Swans are, of course, the motive power of the book – always black swans, except in Bella Donna’s stories. Sometimes fat and lovely, often damaged and dying, they travel throughout the story, bonded to Oblivia, filling her world. During her adolescence, they give her a reason to be, a something to do. Later, she is (effectively) abducted by Warren Finch, the first Indigenous president of Australia, to become his trophy wife, and it is the image of swans filling the wedding hall that enables her to contain her distress. Finch leaves her locked away in an apartment tower in a degraded southern city, where only the ghosts of Bella Donna and Oblivia’s enemy, the Harbour Master, provide company, until the swans find her there too. It is finally the danger to the swans that gives her the impetus to leave her tower, possibly to murder her husband (she isn’t sure), and to join yet another refugee march, back north, back to emptiness, in search of safety for the swans. The narrator sums it up:
There is a really big story of that ghost place: a really deadly love story about a girl who has a virus lover living in her brain – that made the world seem too large and jittery for her, and it stuffed up her relationships with her own people, and made her unsociable, but they say that she loved swans all the same. Poor old swanee.

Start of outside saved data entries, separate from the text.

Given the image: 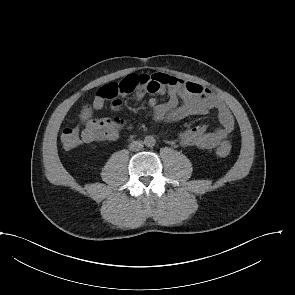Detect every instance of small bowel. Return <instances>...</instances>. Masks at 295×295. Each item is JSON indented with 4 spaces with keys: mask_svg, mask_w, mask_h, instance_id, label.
<instances>
[{
    "mask_svg": "<svg viewBox=\"0 0 295 295\" xmlns=\"http://www.w3.org/2000/svg\"><path fill=\"white\" fill-rule=\"evenodd\" d=\"M138 76L140 84L135 92L137 99H142L146 94L168 97L162 103L154 97L149 99L152 115L158 121L170 123L192 115H205L210 110L216 111L221 126L212 131H207L203 125L184 130L179 134L182 146L214 149L232 133L235 124L233 114L227 104L210 89L164 73ZM104 104L105 99L96 94L93 102L80 113V121L84 127L83 141L86 143L116 140L119 131L127 124L119 118H94V112L102 109ZM119 106L120 102L116 101L112 108L117 109Z\"/></svg>",
    "mask_w": 295,
    "mask_h": 295,
    "instance_id": "c3829d8e",
    "label": "small bowel"
}]
</instances>
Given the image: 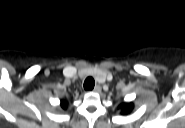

But the virus in her brain produces clarity as well as jittering; she knows what is going on. Her swans are metaphor, but are also real birds, shedding feathers, making a racket, dying mute. Her ghosts are real voices, criticising and directing her action. If she is mad, she is also entirely sane, understanding what we have done to turn the world into a vast environmental and social disaster. It is a bitter, lovely, and tragic book; and not only the author but also the publisher should be commended. Giramondo consistently provides a space for that ‘indigenous literature’ Miles Franklin wanted to see, publishing impossible, difficult, extraordinary, uncomfortable, fascinating books to circulate in the agora that is Australian literature, that offer a different way of seeing and knowing.